- Born: October 11, 1938 Denver, Colorado, U.S.
- Died: June 28, 2007 (aged 68) Cashmere, Washington, U.S.
- Education: University of Alaska, 1963
- Occupation: Business executive
- Known for: CEO, Alaska Airlines
- Spouse(s): Karleen (Isaacson) Kennedy (m. 1965)
- Children: 1 son, 1 daughter
- Allegiance: United States
- Branch: U.S. Army
- Service years: 1963–1965
- Rank: Lieutenant
- Unit: Artillery, Fort Wainwright
- Conflicts: Cold War

= Bruce R. Kennedy =

American businessman

Bruce R. Kennedy (October 11, 1938 – June 28, 2007) was an American businessman best known for his work as chief executive officer of Alaska Airlines between 1979 and 1991, where he presided over the expansion of the airline.
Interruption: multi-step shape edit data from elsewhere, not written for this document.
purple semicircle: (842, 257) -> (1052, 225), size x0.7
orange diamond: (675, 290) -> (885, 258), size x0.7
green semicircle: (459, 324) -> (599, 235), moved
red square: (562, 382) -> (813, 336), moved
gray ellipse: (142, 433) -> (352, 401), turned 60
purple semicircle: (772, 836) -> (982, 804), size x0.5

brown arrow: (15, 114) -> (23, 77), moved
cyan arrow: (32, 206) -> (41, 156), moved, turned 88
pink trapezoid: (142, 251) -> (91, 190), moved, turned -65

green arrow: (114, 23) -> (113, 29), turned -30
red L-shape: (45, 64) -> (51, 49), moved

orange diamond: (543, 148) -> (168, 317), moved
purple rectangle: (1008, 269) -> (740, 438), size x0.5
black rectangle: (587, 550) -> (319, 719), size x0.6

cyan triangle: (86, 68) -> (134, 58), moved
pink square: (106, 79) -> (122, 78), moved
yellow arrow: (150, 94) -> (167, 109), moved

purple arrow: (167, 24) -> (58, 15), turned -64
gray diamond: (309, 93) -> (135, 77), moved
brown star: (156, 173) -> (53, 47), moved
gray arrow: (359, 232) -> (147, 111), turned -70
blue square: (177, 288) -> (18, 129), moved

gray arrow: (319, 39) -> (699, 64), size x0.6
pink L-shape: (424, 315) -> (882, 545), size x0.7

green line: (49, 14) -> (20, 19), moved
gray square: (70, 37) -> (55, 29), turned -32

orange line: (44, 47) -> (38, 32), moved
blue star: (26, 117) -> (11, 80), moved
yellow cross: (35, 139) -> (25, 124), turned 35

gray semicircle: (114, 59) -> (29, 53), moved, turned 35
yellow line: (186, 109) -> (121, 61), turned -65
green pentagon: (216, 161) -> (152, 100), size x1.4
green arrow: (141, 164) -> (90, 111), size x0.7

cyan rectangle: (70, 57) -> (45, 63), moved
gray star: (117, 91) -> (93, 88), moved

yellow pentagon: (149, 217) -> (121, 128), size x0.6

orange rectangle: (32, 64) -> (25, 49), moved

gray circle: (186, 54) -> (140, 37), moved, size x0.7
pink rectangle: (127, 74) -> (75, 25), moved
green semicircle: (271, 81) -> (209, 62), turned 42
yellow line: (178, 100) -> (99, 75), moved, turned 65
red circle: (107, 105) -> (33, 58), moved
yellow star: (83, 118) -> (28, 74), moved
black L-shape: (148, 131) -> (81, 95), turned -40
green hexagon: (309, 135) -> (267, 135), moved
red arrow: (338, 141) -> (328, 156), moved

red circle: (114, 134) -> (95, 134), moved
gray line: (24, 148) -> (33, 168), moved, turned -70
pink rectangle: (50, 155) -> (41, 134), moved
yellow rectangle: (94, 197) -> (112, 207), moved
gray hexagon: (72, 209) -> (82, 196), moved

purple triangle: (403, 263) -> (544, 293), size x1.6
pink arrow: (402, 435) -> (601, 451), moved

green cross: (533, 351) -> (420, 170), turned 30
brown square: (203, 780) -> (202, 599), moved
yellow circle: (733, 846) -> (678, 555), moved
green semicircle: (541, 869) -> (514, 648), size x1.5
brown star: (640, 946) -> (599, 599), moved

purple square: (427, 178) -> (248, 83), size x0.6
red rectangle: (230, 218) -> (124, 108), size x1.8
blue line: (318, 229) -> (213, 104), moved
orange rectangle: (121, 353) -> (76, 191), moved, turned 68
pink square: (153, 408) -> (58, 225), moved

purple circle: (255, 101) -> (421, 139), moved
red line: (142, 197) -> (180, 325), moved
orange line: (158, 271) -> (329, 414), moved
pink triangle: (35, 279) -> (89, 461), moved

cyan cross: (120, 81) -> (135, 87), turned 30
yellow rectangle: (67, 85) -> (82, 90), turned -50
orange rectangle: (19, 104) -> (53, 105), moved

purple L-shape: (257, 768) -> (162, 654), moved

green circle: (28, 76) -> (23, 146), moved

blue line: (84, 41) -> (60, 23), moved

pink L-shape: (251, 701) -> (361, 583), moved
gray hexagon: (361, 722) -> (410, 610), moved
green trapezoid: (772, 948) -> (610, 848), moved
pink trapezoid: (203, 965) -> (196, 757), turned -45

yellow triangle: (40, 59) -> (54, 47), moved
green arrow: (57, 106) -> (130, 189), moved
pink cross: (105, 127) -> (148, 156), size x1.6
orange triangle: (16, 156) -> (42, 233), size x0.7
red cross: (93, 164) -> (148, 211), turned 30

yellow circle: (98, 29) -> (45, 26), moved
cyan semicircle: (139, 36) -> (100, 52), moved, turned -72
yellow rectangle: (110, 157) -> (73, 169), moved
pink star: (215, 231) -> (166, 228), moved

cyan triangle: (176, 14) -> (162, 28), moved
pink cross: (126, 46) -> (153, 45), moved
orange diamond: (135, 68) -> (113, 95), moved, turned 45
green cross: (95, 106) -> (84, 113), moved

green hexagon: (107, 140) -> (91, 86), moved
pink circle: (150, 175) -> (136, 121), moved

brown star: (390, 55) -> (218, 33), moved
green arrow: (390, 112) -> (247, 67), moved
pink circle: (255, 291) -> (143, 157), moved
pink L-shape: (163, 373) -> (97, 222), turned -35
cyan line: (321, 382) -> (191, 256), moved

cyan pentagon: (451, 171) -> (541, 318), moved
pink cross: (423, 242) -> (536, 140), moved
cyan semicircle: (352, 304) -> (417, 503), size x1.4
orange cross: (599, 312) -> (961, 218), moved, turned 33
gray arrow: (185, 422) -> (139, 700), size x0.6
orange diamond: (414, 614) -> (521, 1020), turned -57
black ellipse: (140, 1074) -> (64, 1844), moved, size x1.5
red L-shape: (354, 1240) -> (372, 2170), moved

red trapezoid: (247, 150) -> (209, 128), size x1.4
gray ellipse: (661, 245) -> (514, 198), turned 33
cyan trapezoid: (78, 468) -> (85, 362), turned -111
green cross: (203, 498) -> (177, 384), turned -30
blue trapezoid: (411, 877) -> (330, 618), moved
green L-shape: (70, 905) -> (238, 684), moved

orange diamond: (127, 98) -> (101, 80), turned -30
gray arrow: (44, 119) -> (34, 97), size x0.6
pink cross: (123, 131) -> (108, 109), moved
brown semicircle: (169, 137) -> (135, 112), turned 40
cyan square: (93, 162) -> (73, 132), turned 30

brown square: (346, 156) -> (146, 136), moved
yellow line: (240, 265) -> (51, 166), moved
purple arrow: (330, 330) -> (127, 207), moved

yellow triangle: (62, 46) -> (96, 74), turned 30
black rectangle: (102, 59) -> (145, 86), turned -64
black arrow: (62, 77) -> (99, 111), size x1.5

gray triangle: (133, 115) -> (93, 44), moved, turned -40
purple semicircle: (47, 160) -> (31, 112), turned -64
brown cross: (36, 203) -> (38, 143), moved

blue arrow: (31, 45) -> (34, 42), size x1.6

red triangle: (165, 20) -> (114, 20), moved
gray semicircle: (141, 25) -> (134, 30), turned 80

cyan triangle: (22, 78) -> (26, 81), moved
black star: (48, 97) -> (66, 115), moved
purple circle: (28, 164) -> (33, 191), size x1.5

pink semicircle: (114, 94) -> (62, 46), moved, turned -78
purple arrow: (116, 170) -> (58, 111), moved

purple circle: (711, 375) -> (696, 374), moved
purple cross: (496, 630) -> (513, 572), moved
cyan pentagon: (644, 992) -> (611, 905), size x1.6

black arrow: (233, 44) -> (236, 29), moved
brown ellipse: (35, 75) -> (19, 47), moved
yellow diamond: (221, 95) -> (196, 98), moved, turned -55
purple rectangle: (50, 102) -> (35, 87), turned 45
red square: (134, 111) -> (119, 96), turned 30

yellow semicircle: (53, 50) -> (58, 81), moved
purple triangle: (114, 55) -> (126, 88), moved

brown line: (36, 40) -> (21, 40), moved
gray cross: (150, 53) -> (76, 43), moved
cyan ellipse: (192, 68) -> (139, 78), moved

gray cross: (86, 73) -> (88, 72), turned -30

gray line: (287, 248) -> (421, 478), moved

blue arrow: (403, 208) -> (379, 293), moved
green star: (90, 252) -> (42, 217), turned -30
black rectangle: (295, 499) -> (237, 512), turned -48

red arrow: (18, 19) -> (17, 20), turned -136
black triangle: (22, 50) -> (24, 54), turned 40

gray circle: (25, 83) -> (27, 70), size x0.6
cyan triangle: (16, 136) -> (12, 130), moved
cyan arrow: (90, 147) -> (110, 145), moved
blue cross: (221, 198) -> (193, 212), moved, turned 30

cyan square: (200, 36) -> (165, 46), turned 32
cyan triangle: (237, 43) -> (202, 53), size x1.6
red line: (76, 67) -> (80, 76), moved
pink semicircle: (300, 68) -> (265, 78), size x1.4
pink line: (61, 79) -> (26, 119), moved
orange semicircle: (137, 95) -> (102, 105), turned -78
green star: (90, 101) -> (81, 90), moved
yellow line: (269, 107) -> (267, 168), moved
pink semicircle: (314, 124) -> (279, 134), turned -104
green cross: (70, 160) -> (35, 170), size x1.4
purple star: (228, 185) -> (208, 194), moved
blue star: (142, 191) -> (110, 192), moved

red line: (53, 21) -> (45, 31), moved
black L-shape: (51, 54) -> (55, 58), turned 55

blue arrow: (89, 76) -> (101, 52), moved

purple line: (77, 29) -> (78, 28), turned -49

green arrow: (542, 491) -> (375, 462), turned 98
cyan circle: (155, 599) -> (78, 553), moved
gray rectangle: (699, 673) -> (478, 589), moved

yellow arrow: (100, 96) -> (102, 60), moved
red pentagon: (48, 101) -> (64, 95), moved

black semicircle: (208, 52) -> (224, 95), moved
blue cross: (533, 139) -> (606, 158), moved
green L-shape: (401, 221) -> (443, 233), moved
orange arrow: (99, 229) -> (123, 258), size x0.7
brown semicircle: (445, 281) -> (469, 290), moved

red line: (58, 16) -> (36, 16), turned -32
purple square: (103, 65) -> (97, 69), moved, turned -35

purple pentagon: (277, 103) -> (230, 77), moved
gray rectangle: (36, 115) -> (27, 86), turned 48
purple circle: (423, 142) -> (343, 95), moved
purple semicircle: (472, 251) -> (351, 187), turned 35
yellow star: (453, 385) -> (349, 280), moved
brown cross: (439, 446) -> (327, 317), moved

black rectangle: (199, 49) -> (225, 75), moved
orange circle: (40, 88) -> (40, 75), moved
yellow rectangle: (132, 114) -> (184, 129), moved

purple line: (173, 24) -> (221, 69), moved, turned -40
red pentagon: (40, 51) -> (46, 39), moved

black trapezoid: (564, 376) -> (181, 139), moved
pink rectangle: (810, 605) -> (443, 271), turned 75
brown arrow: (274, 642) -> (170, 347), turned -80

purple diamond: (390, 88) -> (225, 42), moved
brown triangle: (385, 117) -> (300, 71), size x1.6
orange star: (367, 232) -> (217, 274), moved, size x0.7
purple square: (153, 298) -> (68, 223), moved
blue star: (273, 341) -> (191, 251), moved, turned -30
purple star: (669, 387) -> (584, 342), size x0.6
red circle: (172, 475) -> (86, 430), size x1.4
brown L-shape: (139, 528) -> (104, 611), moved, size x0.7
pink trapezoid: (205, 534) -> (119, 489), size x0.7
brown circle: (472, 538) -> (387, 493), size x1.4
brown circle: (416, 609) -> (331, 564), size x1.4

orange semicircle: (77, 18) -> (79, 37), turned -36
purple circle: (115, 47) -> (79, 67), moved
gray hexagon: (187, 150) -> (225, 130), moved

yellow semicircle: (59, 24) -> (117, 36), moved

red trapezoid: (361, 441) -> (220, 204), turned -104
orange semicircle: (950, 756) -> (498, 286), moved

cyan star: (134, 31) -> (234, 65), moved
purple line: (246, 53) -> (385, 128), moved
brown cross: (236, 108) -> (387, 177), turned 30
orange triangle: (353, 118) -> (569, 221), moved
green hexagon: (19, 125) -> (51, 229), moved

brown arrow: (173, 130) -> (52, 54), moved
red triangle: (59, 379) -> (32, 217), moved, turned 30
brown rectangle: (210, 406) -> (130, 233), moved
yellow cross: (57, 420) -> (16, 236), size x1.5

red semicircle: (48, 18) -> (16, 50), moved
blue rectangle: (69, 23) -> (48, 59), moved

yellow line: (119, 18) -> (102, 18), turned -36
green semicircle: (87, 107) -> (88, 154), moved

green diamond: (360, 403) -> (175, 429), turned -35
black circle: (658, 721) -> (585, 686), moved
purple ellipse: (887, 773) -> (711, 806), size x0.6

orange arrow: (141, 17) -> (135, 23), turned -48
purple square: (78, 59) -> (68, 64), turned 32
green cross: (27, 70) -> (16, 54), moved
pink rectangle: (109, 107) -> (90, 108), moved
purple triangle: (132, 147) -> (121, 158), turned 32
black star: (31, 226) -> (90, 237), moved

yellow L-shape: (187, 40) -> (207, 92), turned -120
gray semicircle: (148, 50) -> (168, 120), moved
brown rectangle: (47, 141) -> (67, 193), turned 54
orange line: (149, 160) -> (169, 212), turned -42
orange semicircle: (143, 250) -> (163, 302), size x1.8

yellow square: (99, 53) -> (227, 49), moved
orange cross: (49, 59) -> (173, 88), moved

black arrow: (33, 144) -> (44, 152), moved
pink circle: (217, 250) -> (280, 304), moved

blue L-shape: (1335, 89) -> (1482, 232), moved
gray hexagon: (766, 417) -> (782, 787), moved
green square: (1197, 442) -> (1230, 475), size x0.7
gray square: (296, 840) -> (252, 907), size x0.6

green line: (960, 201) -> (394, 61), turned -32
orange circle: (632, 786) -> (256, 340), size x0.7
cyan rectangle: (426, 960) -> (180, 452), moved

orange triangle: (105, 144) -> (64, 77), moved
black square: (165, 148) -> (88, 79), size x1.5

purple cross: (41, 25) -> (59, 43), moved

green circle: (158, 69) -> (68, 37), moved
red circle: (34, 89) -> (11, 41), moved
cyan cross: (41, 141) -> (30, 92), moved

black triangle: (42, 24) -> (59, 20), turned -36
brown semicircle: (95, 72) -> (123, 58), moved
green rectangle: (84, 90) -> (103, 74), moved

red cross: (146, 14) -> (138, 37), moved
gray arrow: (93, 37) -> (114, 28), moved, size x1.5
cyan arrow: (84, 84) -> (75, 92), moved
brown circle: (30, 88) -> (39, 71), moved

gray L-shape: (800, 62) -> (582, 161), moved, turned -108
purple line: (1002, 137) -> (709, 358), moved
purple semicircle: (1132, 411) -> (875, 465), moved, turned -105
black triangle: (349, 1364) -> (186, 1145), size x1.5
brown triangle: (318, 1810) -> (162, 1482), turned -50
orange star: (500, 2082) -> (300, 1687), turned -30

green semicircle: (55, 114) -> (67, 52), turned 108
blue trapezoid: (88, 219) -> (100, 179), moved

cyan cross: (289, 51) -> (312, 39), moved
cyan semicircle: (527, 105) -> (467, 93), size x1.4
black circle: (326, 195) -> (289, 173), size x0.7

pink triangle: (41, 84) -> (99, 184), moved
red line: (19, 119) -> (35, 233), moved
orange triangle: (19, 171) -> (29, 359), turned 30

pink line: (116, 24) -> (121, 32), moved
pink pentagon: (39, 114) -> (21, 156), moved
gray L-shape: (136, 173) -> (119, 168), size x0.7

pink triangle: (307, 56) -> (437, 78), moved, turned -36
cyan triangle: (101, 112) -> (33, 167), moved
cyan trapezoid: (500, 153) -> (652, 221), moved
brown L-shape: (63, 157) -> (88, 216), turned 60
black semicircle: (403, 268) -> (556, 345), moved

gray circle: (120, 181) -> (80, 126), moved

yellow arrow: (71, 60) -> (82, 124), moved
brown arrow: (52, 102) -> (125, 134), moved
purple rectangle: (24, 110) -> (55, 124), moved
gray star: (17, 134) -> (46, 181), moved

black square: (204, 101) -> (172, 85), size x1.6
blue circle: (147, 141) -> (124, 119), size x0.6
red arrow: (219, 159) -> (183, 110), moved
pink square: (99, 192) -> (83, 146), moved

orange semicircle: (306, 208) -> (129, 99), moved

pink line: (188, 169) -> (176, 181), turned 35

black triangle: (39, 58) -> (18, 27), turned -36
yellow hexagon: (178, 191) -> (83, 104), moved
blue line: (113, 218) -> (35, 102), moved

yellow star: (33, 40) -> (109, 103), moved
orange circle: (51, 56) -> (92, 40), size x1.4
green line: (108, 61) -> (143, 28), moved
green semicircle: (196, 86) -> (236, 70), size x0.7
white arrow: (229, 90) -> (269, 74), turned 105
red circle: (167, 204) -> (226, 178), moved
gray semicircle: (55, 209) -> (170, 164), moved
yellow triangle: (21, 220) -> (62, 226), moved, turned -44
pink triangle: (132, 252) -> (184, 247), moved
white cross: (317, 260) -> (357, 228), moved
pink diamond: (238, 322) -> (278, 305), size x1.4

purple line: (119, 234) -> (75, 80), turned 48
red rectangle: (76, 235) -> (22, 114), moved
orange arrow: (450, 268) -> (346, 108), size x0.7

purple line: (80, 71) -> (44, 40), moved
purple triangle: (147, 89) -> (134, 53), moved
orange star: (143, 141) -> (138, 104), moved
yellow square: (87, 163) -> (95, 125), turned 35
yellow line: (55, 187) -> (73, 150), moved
He retired in the early 1990s to do humanitarian work before his death in 2007; he also served as a national leader in his church.

==Early life and career==

Born in Denver, Colorado, Kennedy moved to Alaska as a teenager and graduated from the University of Alaska in 1963. Following graduation, Kennedy served as an artillery officer in the U.S. Army at Fort Wainwright near Fairbanks, where he met his wife Karleen. He later entered the real estate business before his company acquired Alaska Airlines when it was nearly bankrupt in 1972.

==Alaska Airlines==
Kennedy became the CEO of Alaska Airlines in 1979. Annual revenue for the airline grew from $234.5 million in 1982 to $1.1 billion in 1991. He was largely responsible for the airline developing two routes to southern California, Russia, and Mexico. As well, he fostered the development of subsidiary Horizon Air.

==Humanitarian work==
Kennedy retired in 1991 to undertake humanitarian work, and traveled to China to teach English and sheltered refugees in his house. He was the chairman of Quest Aircraft, which made aircraft for dangerous and remote locations and served on the boards of Christian organisations. He also served on the board of Alaska Air which was now based in Washington where he lived.

===Leadership in the Presbyterian Church ===
Kennedy was a member of the General Assembly Council of the Presbyterian Church from 1993 to 1999. He was an elder in John Knox Church in Seattle at the time of his death.

==Death==
Kennedy died in a private plane crash in central Washington, near Wenatchee, while arriving from Montana to visit his grandchildren. He was piloting his single-engine Cessna 182 without passengers when it crashed short of the runway in Cashmere.

The NTSB accident report determined that a wing clipped a group of pine trees while low on approach; sun glare was a contributing factor as the airplane was heading due west late in the day in early summer.